I’ve noticed this phenomenon as many people have out here. It’s fine if your parents were in showbusiness. Just don’t say, as I’ve heard some of them say, well, it wasn’t any easier for me. Yes, it was.
(APPLAUSE)
MAHER: It was easier, or the other thing they say a lot is, well, it just got me in the door. Well, that’s a lot of it in showbusiness —
KRISTEN SOLTIS ANDERSON, POLLSTER: Yeah.
MAHER: — is getting in the door. Anybody can act. It’s not that fucking hard. Oh, sorry.
(APPLAUSE)
MAHER: Sorry, CNN. I know. I forgot. You’re not supposed to — Not on HBO.
SOLTIS ANDERSON: When you’re in politics, one of the things that you want generally is higher name I.D. When a pollster like me goes out and they do a survey, we want to know how many people know what your name is at all. And if you have —
MAHER: Right.
SOLTIS ANDERSON: — a dad or increasingly a mom that has been in politics before, it does make it easier for voters to just go, I liked your dad.
MAHER: George Bush —
SOLTIS ANDERSON: So, you know.
MAHER: — the second, that guy, when he ran, he went to the top of the polls, I remember this story, I think, in 1999, the people thought it was his father. That is what they were responding to. He had the same name and, oh, George Bush is running again. He was a one-timer, he could do it.
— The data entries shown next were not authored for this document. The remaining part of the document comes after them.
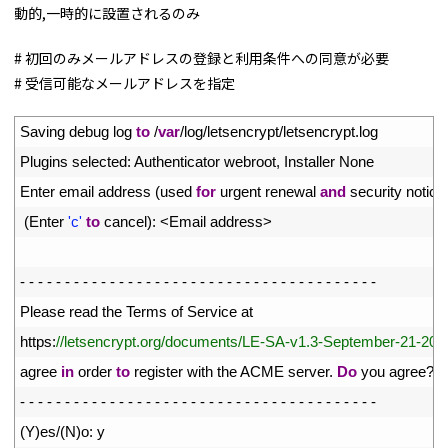
動的,一時的に設置されるのみ
# 初回のみメールアドレスの登録と利用条件への同意が必要
# 受信可能なメールアドレスを指定
1
Saving 
debug 
log 
to
/
var
/
log
/
letsencrypt
/
letsencrypt
.
log
2
Plugins 
selected
:
Authenticator 
webroot
,
Installer 
None
3
Enter 
email 
address
(
used 
for
urgent 
renewal 
and
security 
notice
4
(
Enter
'c'
to
cancel
)
:
<
Email 
address
>
5
6
-
-
-
-
-
-
-
-
-
-
-
-
-
-
-
-
-
-
-
-
-
-
-
-
-
-
-
-
-
-
-
-
-
-
-
-
-
-
-
-
7
Please 
read 
the 
Terms 
of 
Service 
at
8
https
:
//letsencrypt.org/documents/LE-SA-v1.3-September-21-202
9
agree 
in
order 
to
register 
with 
the 
ACME 
server
.
Do
you 
agree
?
10
-
-
-
-
-
-
-
-
-
-
-
-
-
-
-
-
-
-
-
-
-
-
-
-
-
-
-
-
-
-
-
-
-
-
-
-
-
-
-
-
11
(
Y
)
es
/
(
N
)
o
:
y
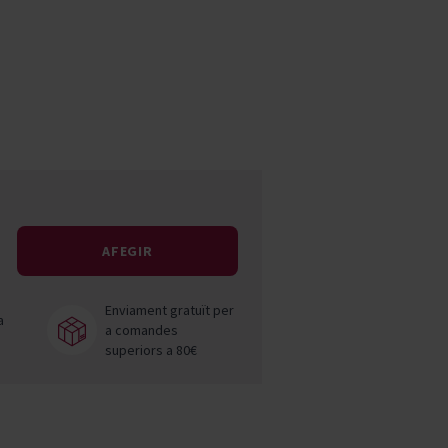
Pascal Jolivet
Vega Sicilia
AFEGIR
Enviament gratuït per
a
a comandes
superiors a 80€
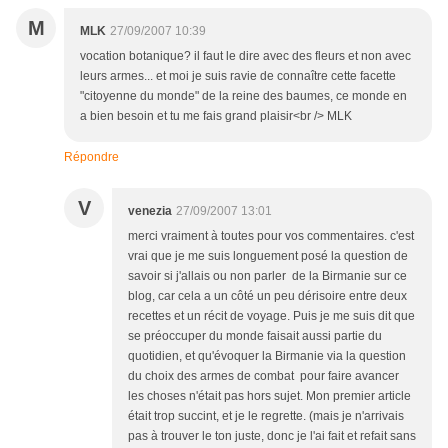
M
MLK
27/09/2007 10:39
vocation botanique? il faut le dire avec des fleurs et non avec
leurs armes... et moi je suis ravie de connaître cette facette
"citoyenne du monde" de la reine des baumes, ce monde en
a bien besoin et tu me fais grand plaisir<br /> MLK
Répondre
V
venezia
27/09/2007 13:01
merci vraiment à toutes pour vos commentaires. c'est
vrai que je me suis longuement posé la question de
savoir si j'allais ou non parler de la Birmanie sur ce
blog, car cela a un côté un peu dérisoire entre deux
recettes et un récit de voyage. Puis je me suis dit que
se préoccuper du monde faisait aussi partie du
quotidien, et qu'évoquer la Birmanie via la question
du choix des armes de combat pour faire avancer
les choses n'était pas hors sujet. Mon premier article
était trop succint, et je le regrette. (mais je n'arrivais
pas à trouver le ton juste, donc je l'ai fait et refait sans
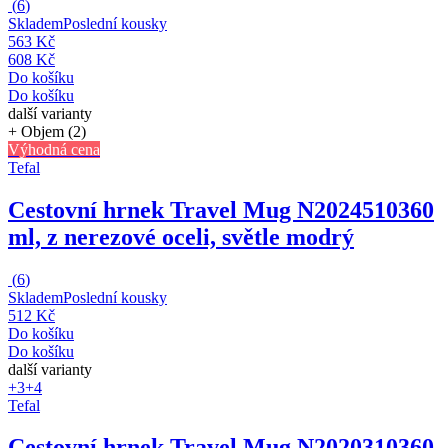
(
6
)
Skladem
Poslední kousky
563 Kč
608 Kč
Do košíku
Do košíku
další varianty
+ Objem (2)
Výhodná cena
Tefal
Cestovní hrnek Travel Mug N2024510
360
ml, z nerezové oceli, světle modrý
(
6
)
Skladem
Poslední kousky
512 Kč
Do košíku
Do košíku
další varianty
+3
+4
Tefal
Cestovní hrnek Travel Mug N2020310
360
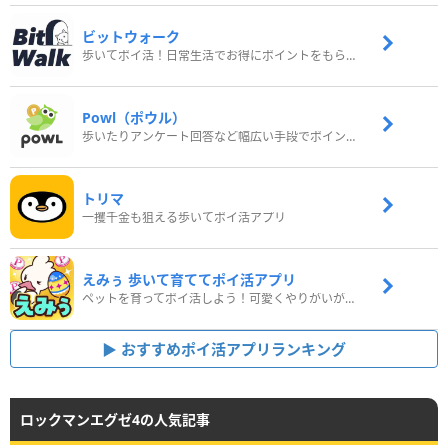
ビットウォーク
歩いてポイ活！日常生活でお得にポイントをもらおう
Powl（ポウル）
歩いたりアンケート回答など幅広い手段でポイントをゲット
トリマ
一攫千金も狙える歩いてポイ活アプリ
えみぅ 歩いて育ててポイ活アプリ
ペットを育ってポイ活しよう！可愛くやりがいがある新感覚アプリ
おすすめポイ活アプリランキング
ロックマンエグゼ4の人気記事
PAUL BEGALA, CNN POLITICAL COMMENTATOR, DEMOCRATIC STRATEGIST: And Franklin Roosevelt’s cousin, Teddy, was president before him.
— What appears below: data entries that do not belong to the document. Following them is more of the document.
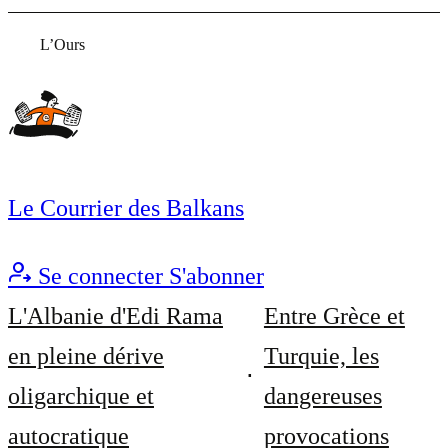
L’Ours
Le Courrier des Balkans
Se connecter
S'abonner
L'Albanie d'Edi Rama
Entre Grèce et
en pleine dérive
Turquie, les
oligarchique et
dangereuses
autocratique
provocations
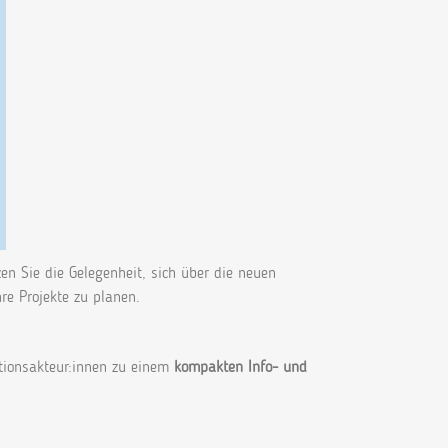
en Sie die Gelegenheit, sich über die neuen
hre Projekte zu planen.
ionsakteur:innen zu einem
kompakten Info- und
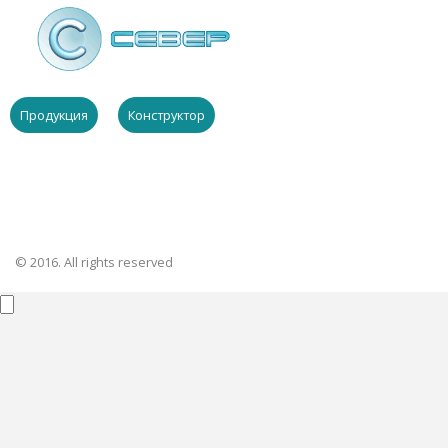
Продукция
Конструктор
© 2016. All rights reserved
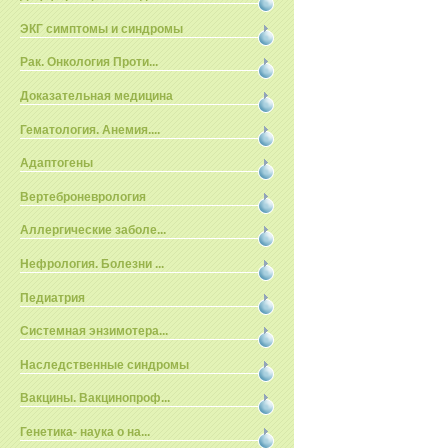
ЭКГ симптомы и синдромы
Рак. Онкология Проти...
Доказательная медицина
Гематология. Анемия....
Адаптогены
Вертеброневрология
Аллергические заболе...
Нефрология. Болезни ...
Педиатрия
Системная энзимотера...
Наследственные синдромы
Вакцины. Вакцинопроф...
Генетика- наука о на...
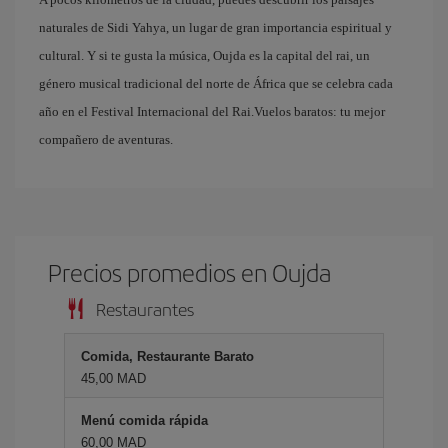
naturales de Sidi Yahya, un lugar de gran importancia espiritual y
cultural. Y si te gusta la música, Oujda es la capital del rai, un
género musical tradicional del norte de África que se celebra cada
año en el Festival Internacional del Rai.Vuelos baratos: tu mejor
compañero de aventuras.
Precios promedios en Oujda
Restaurantes
Comida, Restaurante Barato
45,00 MAD
Menú comida rápida
60,00 MAD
MAHER: Sure. BEGALA: John Quincy Adams’s dad was president before. I mean, there is a tradition of that in America. But you still have — I don’t support Governor Sanders. I don’t know her. I probably wouldn’t like her. But she earned that job fair and square. She won — by the way, she didn’t cheat. Nobody cheated. It wasn’t rigged. She won the election fair and square and she’s entitled, I think, to the respect that a governor of a state —
MAHER: I noticed that she made a big point of age. She said —
BEGALA: Yeah.
MAHER: — Biden is 80, and I’m 40. By the way, I thought she was 60, but okay.
(LAUGHTER)
MAHER: I was — no, I’m not 60, but I was shocked that she was only 40. I mean, Washington has a way of taking a toll on you. Let’s just leave it at that. But, I mean, that was kind of a strange thing to brag about, I thought.
SOLTIS ANDERSON: I don’t think it’s a strange thing to brag about, especially if your core argument going into 2024 is that Joe Biden is past his prime and we need to do something new. Now, this — it depends upon, does the Republican Party not nominate someone who is also approaching 80?
MAHER: Wow.
SOLTIS ANDERSON: And so, that’ why some people thought —
MAHER: Don’t say depend when you’re talking about age.
SOLTIS ANDERSON: Something that I thought was very —
(LAUGHTER)
SOLTIS ANDERSON: (INAUDIBLE) response. She talked a lot about a new generation of republican leadership. And when she talked about her time working for the former president, she did not use the word “Trump” once.
MAHER: Yes, and I understand he was pissed. Yeah.